ブログ
デジタルトラスト

PCI DSS v4.0：新しい決済セキュリティ規格

加盟店とサービスプロバイダーがコンプライアンスを維持するために知っておかなければならない変更点。

PCI DSS v3.2.1は最近廃止され、2024年4月1日にv4.0 に差し替えられました。この新版には重要な変更事項が含まれます。決済カードデータを取り扱うすべての加盟店およびサービスプロバイダーは、法令遵守義務を果たすために、これらの変更事項を認識し、実施に備える必要があります。

新しい要求事項の多くは2025年3月31日までのベストプラクティスですが、そのメッセージは明確です。つまり、将来の日付で設定された要求事項が有効になる前に、すべての要求事項を確実に実施し、これらの要求事項に準拠するための計画を今すぐ開始するよう促しているのです。

PCI DSSとは

PCI DSSは、安全なカード決済を保証するために、カードスキーム（Visa、Mastercardなど）と業界の専門家団体が開発したグローバル基準です。

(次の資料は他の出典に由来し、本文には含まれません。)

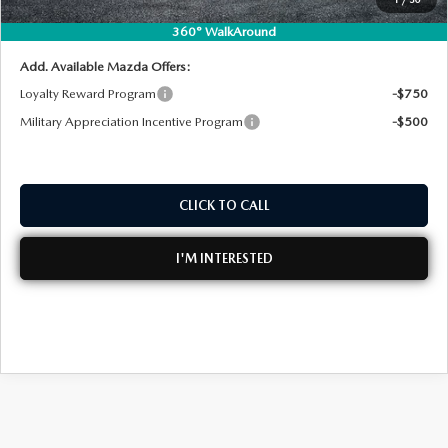
NO HIDDEN FEES
360° WalkAround
Add. Available Mazda Offers:
Loyalty Reward Program
-$750
Military Appreciation Incentive Program
-$500
CLICK TO CALL
I'M INTERESTED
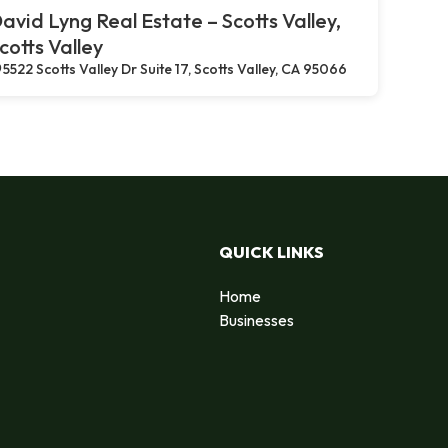
avid Lyng Real Estate – Scotts Valley,
cotts Valley
5522 Scotts Valley Dr Suite 17, Scotts Valley, CA 95066
QUICK LINKS
Home
Businesses
d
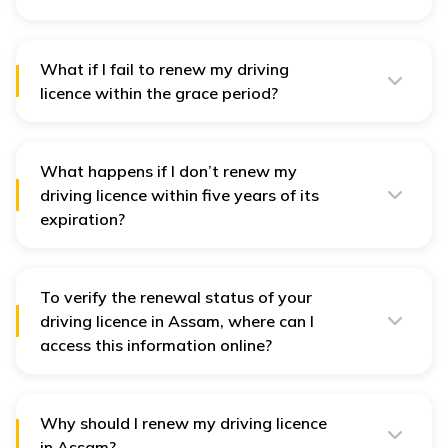
An expired driving licence is valid for one month, during
which you can renew it without a penalty.
What if I fail to renew my driving
licence within the grace period?
You will be required to pay a penalty if you renew your
licence after the grace period.
What happens if I don’t renew my
driving licence within five years of its
expiration?
If not renewed within five years, you will need to apply
for a new driving licence.
To verify the renewal status of your
driving licence in Assam, where can I
access this information online?
Verify the status of your renewal application on the
Parivahan Sewa portal online.
Why should I renew my driving licence
in Assam?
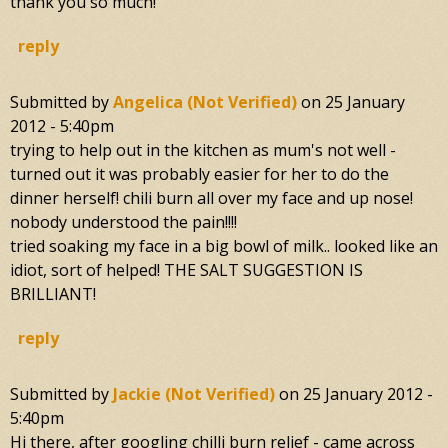
thank you so much!
reply
Submitted by
Angelica (not Verified)
on
25 January
2012 - 5:40pm
trying to help out in the kitchen as mum's not well -
turned out it was probably easier for her to do the
dinner herself! chili burn all over my face and up nose!
nobody understood the pain!!!!
tried soaking my face in a big bowl of milk.. looked like an
idiot, sort of helped! THE SALT SUGGESTION IS
BRILLIANT!
reply
Submitted by
Jackie (not Verified)
on
25 January 2012 -
5:40pm
Hi there, after googling chilli burn relief - came across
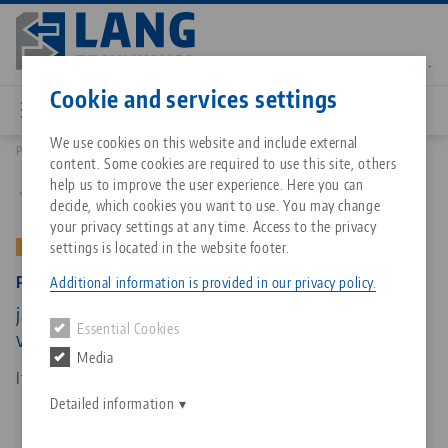
Skip
to
main
Contact
English
content
Cookie and services settings
We use cookies on this website and include external
Products
49150-TG: Profilo 125, Center Jaw + Spindle
content. Some cookies are required to use this site, others
Breadcrumb
All from one source
About LANG Technik USA
Downloads
Blog
Matching products
help us to improve the user experience. Here you can
Back to product overview
decide, which cookies you want to use. You may change
Sorry. We could not find any results.
your privacy settings at any time. Access to the privacy
Go to product page
Zero-Point Clamping System
Philosophy
FAQ
News
settings is located in the website footer.
OLD VERSION
Profilo 125, Center Jaw + Spindle
Additional information is provided in our privacy policy.
Workholding
Innovations
Catalog request
Events
jaw width 125 mm, spindle length 265 mm (old
Essential Cookies
Services
version)
Media
Automation
Sales Network
Contact
Downloads
Item No. 49150-TG
Quicklinks
Downloads
Detailed information
Videos
Search
Corporate Citizenship
Contact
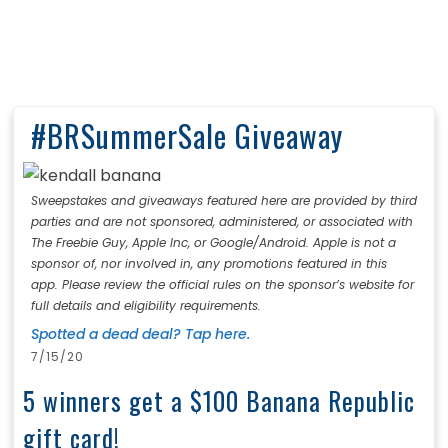
#BRSummerSale Giveaway
Sweepstakes and giveaways featured here are provided by third
parties and are not sponsored, administered, or associated with
The Freebie Guy, Apple Inc, or Google/Android. Apple is not a
sponsor of, nor involved in, any promotions featured in this
app. Please review the official rules on the sponsor’s website for
full details and eligibility requirements.
Spotted a dead deal? Tap here.
7/15/20
5 winners get a $100 Banana Republic
gift card!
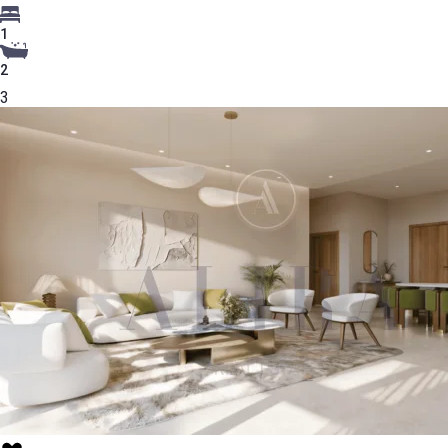
1
2
3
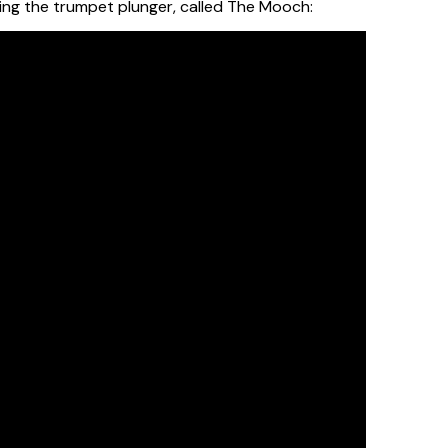
ring the trumpet plunger, called The Mooch:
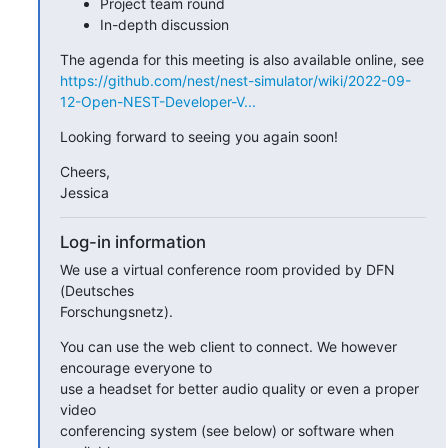
Project team round
In-depth discussion
https://github.com/nest/nest-simulator/wiki/2022-09-
12-Open-NEST-Developer-V...
Looking forward to seeing you again soon!
Cheers,

Jessica
Log-in information
We use a virtual conference room provided by DFN 
(Deutsches 

Forschungsnetz).
You can use the web client to connect. We however 
encourage everyone to

use a headset for better audio quality or even a proper 
video

conferencing system (see below) or software when 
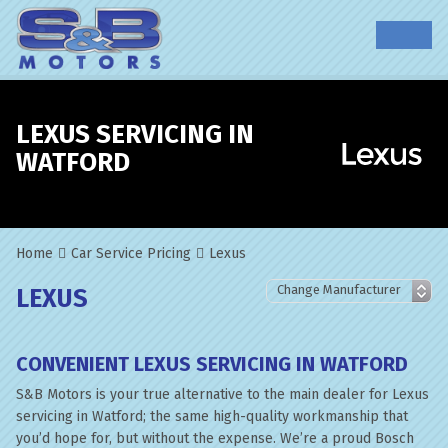
LEXUS SERVICING IN
WATFORD
Home
Car Service Pricing
Lexus
LEXUS
CONVENIENT LEXUS SERVICING IN WATFORD
S&B Motors is your true alternative to the main dealer for Lexus
servicing in Watford; the same high-quality workmanship that
you’d hope for, but without the expense. We’re a proud Bosch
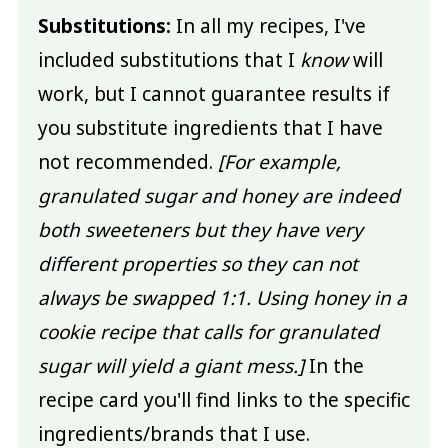
Substitutions:
In all my recipes, I've
included substitutions that I
know
will
work, but I cannot guarantee results if
you substitute ingredients that I have
not recommended.
[For example,
granulated sugar and honey are indeed
both sweeteners but they have very
different properties so they can not
always be swapped 1:1. Using honey in a
cookie recipe that calls for granulated
sugar will yield a giant mess.]
In the
recipe card you'll find links to the specific
ingredients/brands that I use.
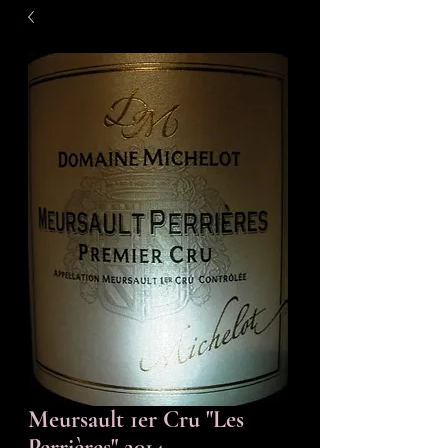
Meursault 1er Cru "Les
Perrières" 2014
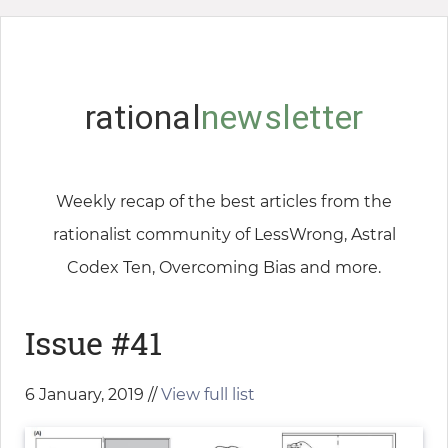
rational
newsletter
Weekly recap of the best articles from the
rationalist community of LessWrong, Astral
Codex Ten, Overcoming Bias and more.
Issue #41
6 January, 2019 //
View full list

このセキュリティコントロール一式は、情報セキュリティの基本的側面を網羅し、その適用範囲は決済カード処理システムに関わる人、プロセス、およびテクノロジーまで及びます。

決済カードデータの保存、処理、または送信を行うすべての事業体は、PCI DSSに準拠する義務を負います。この規格は、クラウドサービスプロバイダー、決済ゲートウェイ、マネージドサービスプロバイダーなど、クレジットカード処理環境のセキュリティに影響を与える可能性のある事業体にも適用されます。

v4.0の目的

この規格は、決済システムで使用される新技術に起因する新たなリスクと攻撃手法への対処を目的としています。改定の内容：

セキュリティ目標を達成するために、さまざまな方法を用いて柔軟性を高める。
進化する脅威に基づき、セキュリティ上のニーズに対応する。
継続的業務としてセキュリティを推進する。
条例遵守を検証する方法と手順を強化して盛り込む。

v4.0では、次の点に留意して、いくつかの重要な改定が行われました。

カスタマイズされたアプローチ：規範的な管理ではなく、セキュリティ目標の達成を基点として要求事項をテストし、検証するための新しい報告方法。
役割および責任：継続的プロセスとしてセキュリティを推進するために、各要求事項について役割と責任を定義し、職務の効果的な割当てと管理を徹底させます。
適用範囲の文書化：旧版では、評価を裏付けるために常に必要とされていましたが、新版では詳細なアーティファクトが必須となりました。加盟店については年1回、サービスプロバイダーについては年2回の審査を行います。
対象を絞ったリスク分析：マルウェア、アプリケーション、システムアカウント、POI検査、ログのレビュー、脆弱性管理、および決済ページの整合性チェックについて、リスクレベルに基づいて、特定の法令遵守活動の頻度を定義します。
多要素認証（MFA）に関する要求事項の強化：管理アクセスのみならず、カード保有者データ環境（CDE）へのすべてのアクセスに関してMFAが必須となります。これにより、潜在的な不正アクセスに対するセキュリティが強化されます。。
継続的脅威に対処するための、電子商取引およびフィッシングに関する新要求事項：決済ページの文言、および電子メールシステムの「注意義務」のインテグリティ・チェック。
暗号化の強化、および鍵の管理：強力な暗号鍵の使用、保存されたPANの鍵付きハッシュ、インベントリ、および個別の鍵管理手順が必須となりました。
ロギングおよびモニタリングの強化：各種の環境におけるアクティビティ、アクセス、およびアラートのより広範なロギング。アノマリおよび疑わしいアクティビティをより的確に検知するためのログレビュー自動化。
IAMおよびパスワードのセキュリティ強化：ブルートフォース攻撃に対する防御を目的とした、より強力なパスワード要求事項およびポリシー。システムおよびアプリケーションのアカウント、特に対話型ログイン機能を持つアカウントを見直し、重点的に管理します。
認証済み内部脆弱性スキャン：アセスメントに遅れないように追加的な所見を確実に是正するためには、プランニングおよびスコーピングが必要です。
脆弱性管理：緊急（Critical）または重要（High）と評価された脆弱性だけでなく、すべての脆弱性の是正。
インシデント対応：予期せぬPAN検出、決済ページの変更等。